Unbeknown to the public, another church attorney was mailing two-page form letters to municipal clerks to secure parish property into individual local trusts.
“This deed into trust shall operate as an assignment of all personal property, tangible and intangible, fixed or moveable, together with all accounts, funds, benefices and entitlements, related to the ownership, operation, management, control, preservation and use of the herein conveyed real estate,” each document says.
As outlined in the papers now on file in town clerk’s offices, the diocese’s bishop is the “trustee” of each trust, each parish pastor is the “trust administrator” and each parish finance council forms the “trust advisors.”
“Thus, the present diocesan protocols and regulations for the administration of parishes remain, in effect, unchanged,” Matano wrote in his private letter to concerned Catholics.
Speaking at a 2006 Mother’s Day reception at the Woodstock Inn, Matano told attendees the trusts were “an extra layer of protection” from anyone seeking to tap church assets.
“I’m really in a no-win situation,” he said. “I want to be sensitive to victims, but I don’t want to inflict pain on innocent parishioners. It’s certainly just to ask the church to be accountable, but is it just to destroy parishes, schools and other agencies of care to do so?”
Learning about Matano’s statement about protecting the church from “unbridled, unjust and terribly unreasonable assault,” the national Survivors Network of those Abused by Priest blasted the bishop for “attacking deeply wounded men and women who were raped as kids by priests.”
“How can you lash out at them and call their long overdue, David vs. Goliath effort an ‘unbridled, unjust and terribly unreasonable assault?’” survivors wrote in a letter to Matano.
‘It has a very serious impact on a small, rural diocese’
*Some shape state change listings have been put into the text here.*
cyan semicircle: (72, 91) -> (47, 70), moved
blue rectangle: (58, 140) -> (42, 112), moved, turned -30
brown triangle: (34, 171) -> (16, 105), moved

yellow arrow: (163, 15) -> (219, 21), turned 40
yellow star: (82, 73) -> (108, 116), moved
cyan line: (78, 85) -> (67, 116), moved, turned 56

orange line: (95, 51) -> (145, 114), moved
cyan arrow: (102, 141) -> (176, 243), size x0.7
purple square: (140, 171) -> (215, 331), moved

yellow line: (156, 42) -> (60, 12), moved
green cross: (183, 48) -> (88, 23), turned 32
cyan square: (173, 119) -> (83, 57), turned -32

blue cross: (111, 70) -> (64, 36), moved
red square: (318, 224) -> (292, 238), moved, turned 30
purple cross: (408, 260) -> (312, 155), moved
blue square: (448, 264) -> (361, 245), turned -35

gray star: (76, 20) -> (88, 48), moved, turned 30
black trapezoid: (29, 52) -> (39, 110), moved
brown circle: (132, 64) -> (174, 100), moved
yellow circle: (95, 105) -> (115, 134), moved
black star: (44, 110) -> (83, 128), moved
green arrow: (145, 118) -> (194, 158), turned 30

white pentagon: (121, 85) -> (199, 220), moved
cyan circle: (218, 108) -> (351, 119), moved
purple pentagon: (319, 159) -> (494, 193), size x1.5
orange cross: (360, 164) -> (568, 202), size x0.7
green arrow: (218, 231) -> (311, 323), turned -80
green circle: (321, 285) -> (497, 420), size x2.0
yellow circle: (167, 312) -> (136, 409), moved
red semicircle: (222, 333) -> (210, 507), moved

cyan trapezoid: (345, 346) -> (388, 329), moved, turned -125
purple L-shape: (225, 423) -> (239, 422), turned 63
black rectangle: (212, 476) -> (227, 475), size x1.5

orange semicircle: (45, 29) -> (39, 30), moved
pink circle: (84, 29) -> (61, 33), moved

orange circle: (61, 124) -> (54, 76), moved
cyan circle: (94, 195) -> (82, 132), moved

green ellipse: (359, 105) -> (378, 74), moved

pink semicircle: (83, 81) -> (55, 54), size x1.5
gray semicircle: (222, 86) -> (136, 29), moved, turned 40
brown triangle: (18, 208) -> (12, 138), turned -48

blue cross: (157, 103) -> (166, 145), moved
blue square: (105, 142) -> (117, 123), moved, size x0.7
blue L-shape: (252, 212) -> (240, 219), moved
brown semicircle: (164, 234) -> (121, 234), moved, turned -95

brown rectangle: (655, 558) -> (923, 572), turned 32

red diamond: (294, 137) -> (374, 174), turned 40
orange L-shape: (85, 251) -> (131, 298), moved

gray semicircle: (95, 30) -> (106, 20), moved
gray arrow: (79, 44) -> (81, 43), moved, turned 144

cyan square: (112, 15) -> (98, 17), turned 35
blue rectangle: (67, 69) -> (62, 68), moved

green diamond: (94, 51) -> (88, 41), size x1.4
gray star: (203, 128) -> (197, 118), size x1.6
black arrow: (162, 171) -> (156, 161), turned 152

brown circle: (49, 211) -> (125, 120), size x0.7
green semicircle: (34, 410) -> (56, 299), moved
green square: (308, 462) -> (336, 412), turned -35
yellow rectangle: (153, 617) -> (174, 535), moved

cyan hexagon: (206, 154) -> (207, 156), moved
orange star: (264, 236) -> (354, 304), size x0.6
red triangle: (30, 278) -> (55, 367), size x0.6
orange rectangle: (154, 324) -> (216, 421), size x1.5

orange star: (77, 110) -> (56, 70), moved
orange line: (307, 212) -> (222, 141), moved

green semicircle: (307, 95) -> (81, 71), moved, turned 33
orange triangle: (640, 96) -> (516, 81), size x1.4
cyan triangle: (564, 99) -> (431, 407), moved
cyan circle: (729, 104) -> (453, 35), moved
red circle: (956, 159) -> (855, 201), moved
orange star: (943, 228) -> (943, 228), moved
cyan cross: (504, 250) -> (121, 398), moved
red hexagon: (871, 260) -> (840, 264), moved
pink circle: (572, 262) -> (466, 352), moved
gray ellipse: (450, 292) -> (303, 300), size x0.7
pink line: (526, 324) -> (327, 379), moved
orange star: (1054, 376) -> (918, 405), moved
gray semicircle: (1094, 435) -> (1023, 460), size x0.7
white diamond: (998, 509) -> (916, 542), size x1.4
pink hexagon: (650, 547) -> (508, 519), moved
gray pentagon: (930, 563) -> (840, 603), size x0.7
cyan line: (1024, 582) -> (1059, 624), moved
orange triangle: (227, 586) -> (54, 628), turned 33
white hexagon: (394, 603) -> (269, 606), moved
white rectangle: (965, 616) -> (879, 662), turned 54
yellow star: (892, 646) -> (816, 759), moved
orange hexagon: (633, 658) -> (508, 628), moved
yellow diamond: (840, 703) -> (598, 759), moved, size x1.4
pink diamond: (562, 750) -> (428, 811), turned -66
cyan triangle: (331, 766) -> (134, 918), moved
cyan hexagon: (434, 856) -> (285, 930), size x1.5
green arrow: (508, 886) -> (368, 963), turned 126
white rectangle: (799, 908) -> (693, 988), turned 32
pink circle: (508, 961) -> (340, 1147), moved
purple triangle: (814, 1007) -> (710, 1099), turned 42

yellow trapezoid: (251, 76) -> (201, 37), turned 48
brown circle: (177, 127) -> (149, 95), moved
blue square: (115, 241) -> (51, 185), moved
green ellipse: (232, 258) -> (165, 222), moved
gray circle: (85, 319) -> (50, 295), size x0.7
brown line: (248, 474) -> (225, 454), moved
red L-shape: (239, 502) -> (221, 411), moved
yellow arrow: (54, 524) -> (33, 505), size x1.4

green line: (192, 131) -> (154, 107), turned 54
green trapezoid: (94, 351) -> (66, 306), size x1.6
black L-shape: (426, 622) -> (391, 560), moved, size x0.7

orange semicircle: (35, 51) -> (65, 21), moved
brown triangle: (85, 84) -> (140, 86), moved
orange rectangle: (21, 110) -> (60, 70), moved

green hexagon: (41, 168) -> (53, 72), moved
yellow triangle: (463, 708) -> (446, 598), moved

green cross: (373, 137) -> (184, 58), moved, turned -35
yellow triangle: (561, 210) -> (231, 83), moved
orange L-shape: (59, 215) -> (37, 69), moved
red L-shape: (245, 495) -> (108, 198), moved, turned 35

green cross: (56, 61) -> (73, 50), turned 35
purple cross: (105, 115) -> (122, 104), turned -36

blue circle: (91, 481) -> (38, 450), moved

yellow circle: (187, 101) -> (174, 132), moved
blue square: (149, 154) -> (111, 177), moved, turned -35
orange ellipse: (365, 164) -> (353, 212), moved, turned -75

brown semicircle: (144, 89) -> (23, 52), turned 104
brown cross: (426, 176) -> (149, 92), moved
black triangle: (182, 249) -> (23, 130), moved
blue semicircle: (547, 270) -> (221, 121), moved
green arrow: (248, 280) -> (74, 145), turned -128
O’Neill responded more strategically. The lawyer, knowing the church doesn’t pay taxes and its properties aren’t listed at fair market value, sought assessments of the holdings’ true financial worth.
Former state economist Arthur Woolf reviewed insurance and municipal records to place a “market value” of all Vermont Catholic Church-related property at between $270 million and $500 million.
An insurance company, for its part, estimated the replacement cost of all parish, school and support buildings at $400 million, noting the number didn’t put a price tag on the underlying land.
Matano, who steadfastly confined his media comments to diocesan-run press outlets, defended the trust idea in a rare 2006 interview. Noting “this is not in any way intended to penalize victims,” the bishop said the plan was designed to reassure Vermont churchgoers who feared the potential loss of their parish holdings.
“They had no part in these awful events of the past,” he said. “I think it’s unfair to penalize them and say they are responsible.”
Matano wasn’t the only Catholic official aiming to shield assets. U.S. Cardinal Timothy Dolan, for example, was head of the Archdiocese of Milwaukee, Wisconsin, in 2007 when he worked to move nearly $57 million in church holdings into a cemetery trust to protect them “from any legal claim and liability,” he wrote in a letter to the Vatican.
O’Neill believes the act of shifting assets into trusts broke Vermont’s fraudulent deeds law, which bars any transfer “with intent to avoid a right, debt or duty.” He filed state and federal cases in 2009, charging the diocese not only shielded parish property but also $3.8 million into a pension fund and another $3.7 million into a Vermont Catholic Charities account.
“You can’t take property you have, transfer it and then say it’s beyond the reach of your creditors,” the lawyer explains today.
Headlines about the trust plans soon gave way to news of more lawsuits, more settlements and a string of trials. Juries went on to slam the church with a record $8.7 million verdict in May 2008, a nearly $3.6 million verdict in December 2008 and a $2.2 million verdict in October 2009.
“It’s a very, very large amount of money,” Matano told reporters at the time. “It has a very serious impact on a small, rural diocese.”
To ensure the church paid, a judge placed liens not only on the 32-acre Burlington headquarters and the site of the former St. Joseph’s Orphanage but also a portion of its investment portfolio. By the start of 2010, a second judge overseeing more than two dozen additional lawsuits proposed merging the cases into an unprecedented joint trial.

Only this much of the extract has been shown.